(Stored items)
--- --- ---

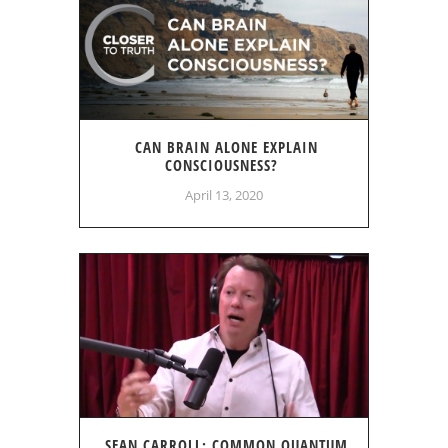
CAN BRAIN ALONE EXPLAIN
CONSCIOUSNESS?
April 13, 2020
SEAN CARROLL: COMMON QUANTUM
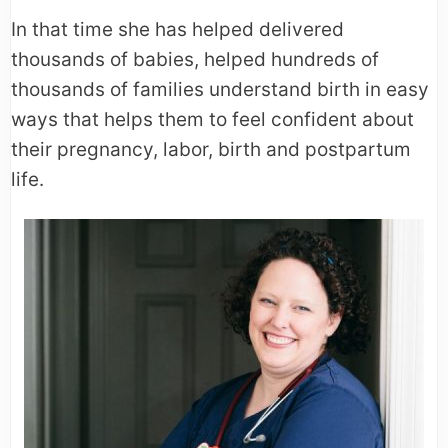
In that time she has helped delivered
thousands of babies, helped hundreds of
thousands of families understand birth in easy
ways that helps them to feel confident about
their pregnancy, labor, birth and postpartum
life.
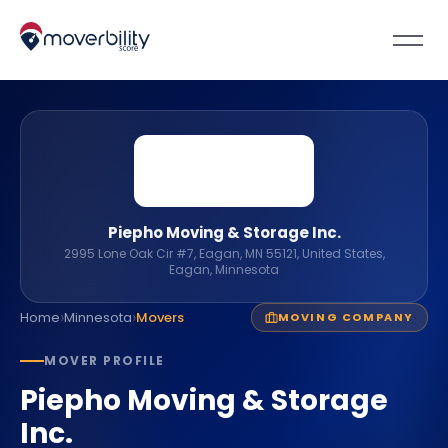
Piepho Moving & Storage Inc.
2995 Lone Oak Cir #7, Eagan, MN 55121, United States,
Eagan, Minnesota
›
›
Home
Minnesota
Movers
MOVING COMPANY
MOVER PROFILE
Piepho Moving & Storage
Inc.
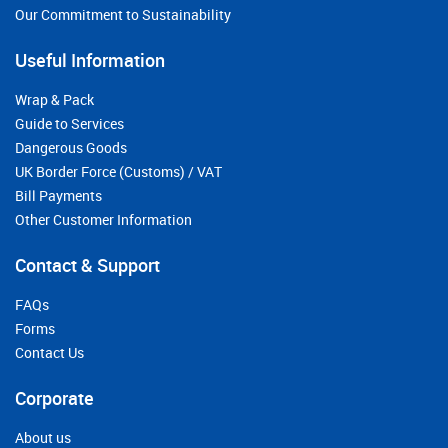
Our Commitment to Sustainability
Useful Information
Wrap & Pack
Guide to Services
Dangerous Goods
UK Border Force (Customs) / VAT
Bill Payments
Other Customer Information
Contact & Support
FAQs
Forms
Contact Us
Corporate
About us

--- --- ---

Prompt – Quote, without alteration, the final stretch of the entries: the line with "UK Border Force (Customs) / VAT" onward to the last line.

Problem solution –
UK Border Force (Customs) / VAT
Bill Payments
Other Customer Information
Contact & Support
FAQs
Forms
Contact Us
Corporate
About us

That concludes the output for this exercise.